# BXE 10Gb NIC Help



## Anakumulos (Apr 7, 2018)

I'm translating this over from the pfSense forum, since it appears to be more of an issue with FreeBSD. (https://forum.pfsense.org/index.php?topic=146029.0)

I have had my pfSense router working flawlessly for over 60 days now running 2.3.3 (FreeBSD 10.3).

I tried to upgrade on several occasions to 2.4.x (Running FreeBSD 11.0), and all attempts have been a bust due to issues with my Broadcom 10Gb NIC.

The device is detected and active, but it refuses to detect a link of any kind, even though 2.3.3 could detect it without a problem.

Any help would be greatly appreciated

Current Hardware:
Dell Poweredge R210 II
BIOS 1.10.0
NIC: BCM957810A1006G (Broadcom 10GB PCI-E Dual SFP+ Port NIC Adapter Card)
Driver: BCM57810


----------



## ronaldlees (Apr 7, 2018)

I don't have a broadcom adapter, but perhaps this bug could be related?
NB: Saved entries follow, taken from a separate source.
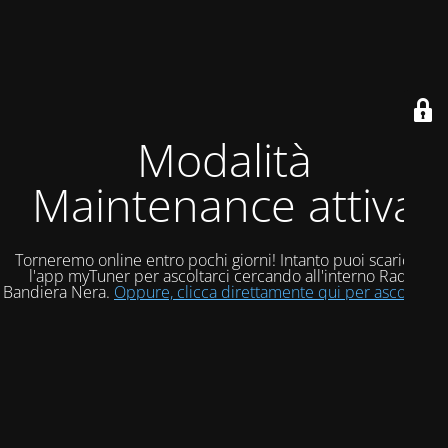
Modalità
Maintenance attiva
Torneremo online entro pochi giorni! Intanto puoi scaricare
l'app myTuner per ascoltarci cercando all'interno Radio
Bandiera Nera.
Oppure, clicca direttamente qui per ascoltarci!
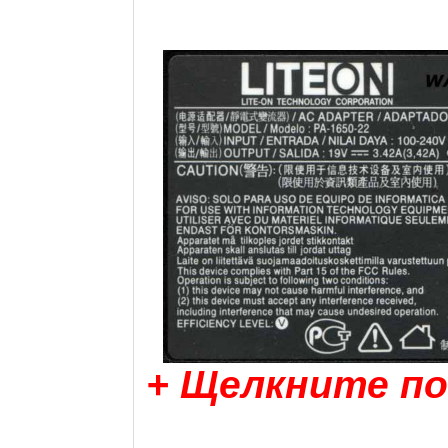
+ Щелкните по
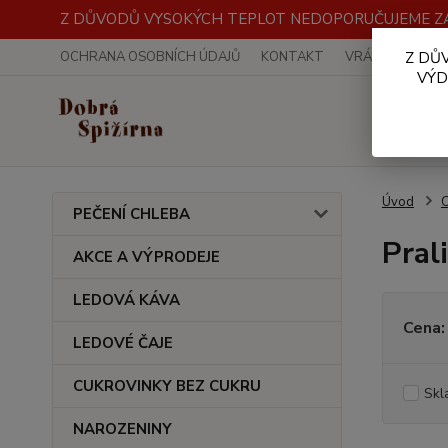
Z DŮVODŮ VYSOKÝCH TEPLOT NEDOPORUČUJEME ZA
OCHRANA OSOBNÍCH ÚDAJŮ
KONTAKT
VRÁCENÍ ZBOŽÍ
Z DŮ
VÝD
Úvod
PEČENÍ CHLEBA
Pral
AKCE A VÝPRODEJE
LEDOVÁ KÁVA
Cena:
LEDOVÉ ČAJE
CUKROVINKY BEZ CUKRU
Skl
NAROZENINY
https://bugs.freebsd.org/bugzilla/show_bug.cgi?id=213845


----------



## Anakumulos (Apr 8, 2018)

I think it might be a similar problem, but I dont think that is the one currently affecting it. Both 11.x and 12 both seem to have different variations of the problem, and neither appear to be working more than the other.


----------



## flipper_88 (Apr 11, 2018)

I'de personally  recommend that the Original Poster consider a network infrastructure equipment vender such a Net gear, 3 Com, Cisco systems, HPE (Hewlett Packard Enterprise) IBM  or Nortel Networks.


----------